Die aktuelle Strategie von Nintendo, die Switch 2 als profitables Produkt zu positionieren und für einen angemessenen Preis anzubieten, ist genau der richtige Schritt. Die Abwärtskompatibilität, die die Switch 2 bietet, ist ein weiteres Beispiel dafür, wie Nintendo richtig handelt. Denn diese Entscheidung sorgt dafür, dass Besitzer der ersten Switch-Konsolen nicht sofort auf der Strecke bleiben, sondern ihre Lieblingsspiele weiterhin spielen können – und das ohne zusätzliche Kosten.

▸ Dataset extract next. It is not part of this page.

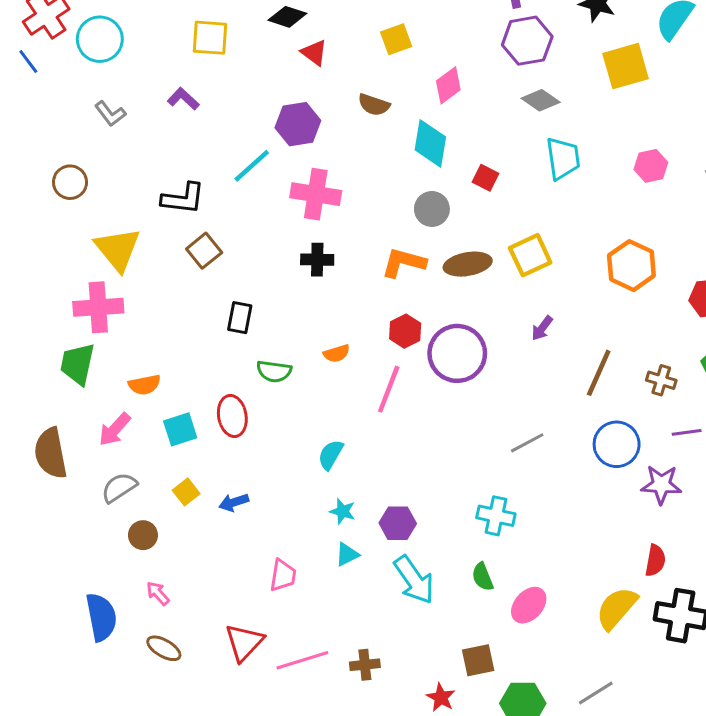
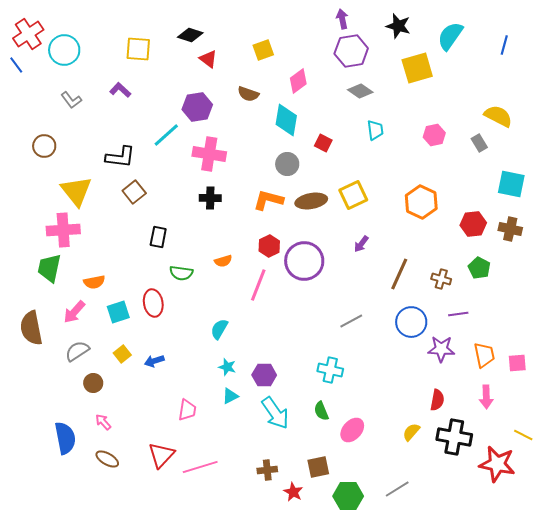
cyan trapezoid: (563, 158) -> (375, 130), size x0.7
yellow semicircle: (617, 608) -> (411, 432), size x0.6
brown cross: (365, 665) -> (267, 470), moved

Würde Nintendo die Switch 2 hingegen verschenken, könnte sich das Unternehmen nie wieder von einem solchen Fehler erholen. Der finanzielle Schaden, der durch solche Maßnahmen entstehen würde, wäre immens. Und nicht nur das: Es würde den gesamten Konsolenmarkt destabilisieren. Denn wenn Nintendo als führender Anbieter plötzlich auf den Verkauf von Konsolen verzichtet, was bleibt dann noch für die anderen Unternehmen? Ein weiterer Preisverfall und eine Abwärtsspirale wären nahezu garantiert.

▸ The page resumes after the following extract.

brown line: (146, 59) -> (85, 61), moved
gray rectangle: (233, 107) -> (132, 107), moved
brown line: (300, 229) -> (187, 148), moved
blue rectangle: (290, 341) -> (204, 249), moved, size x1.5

Nintendo hat in der Vergangenheit viele Fehler gemacht, aber der Verzicht auf den Verkauf von Hardware und Software würde das Unternehmen in den Ruin treiben. Zum Glück zeigt sich Nintendo auch in dieser Hinsicht weitsichtig und hat es bislang vermieden, diesen fatalen Schritt zu gehen.

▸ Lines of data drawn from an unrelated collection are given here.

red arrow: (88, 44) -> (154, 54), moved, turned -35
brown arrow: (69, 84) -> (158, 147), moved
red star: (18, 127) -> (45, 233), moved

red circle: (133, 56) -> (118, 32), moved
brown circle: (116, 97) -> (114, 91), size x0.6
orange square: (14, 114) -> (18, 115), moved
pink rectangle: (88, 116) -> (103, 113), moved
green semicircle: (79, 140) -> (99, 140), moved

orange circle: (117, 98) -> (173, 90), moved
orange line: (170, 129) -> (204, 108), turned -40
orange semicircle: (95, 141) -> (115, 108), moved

Fazit: Nintendo muss seinen Kurs beibehalten

Die Entscheidung, die Switch 2 als kostenpflichtiges Produkt zu verkaufen und nicht auf Gratisangebote zu setzen, ist ein kluger und weitsichtiger Schritt. Dieser Fehler wurde zum Glück vermieden – ein Fehler, der das Unternehmen vielleicht niemals hätte überstehen können. Nintendo sollte weiterhin auf Qualität, Innovation und fairen Preis setzen, um seine treuen Fans zu gewinnen und zu behalten. Alles andere wäre ein katastrophaler Fehler, der das Unternehmen in den Ruin treiben würde.
 
Ich sehe, der Titel wurde geändert, aus

"Switch 2: Drohender Mega-Flop, diesen riesigen Fehler hat Nintendo zum Glück vermieden"​


wurde

"Switch 2: Diesen riesigen Fehler hat Nintendo zum Glück vermieden"

Das finde ich begrüßenswert, weil es nicht mehr quasi-gelogen ist (es drohte schließlich nix, weil es ja vermieden wurde).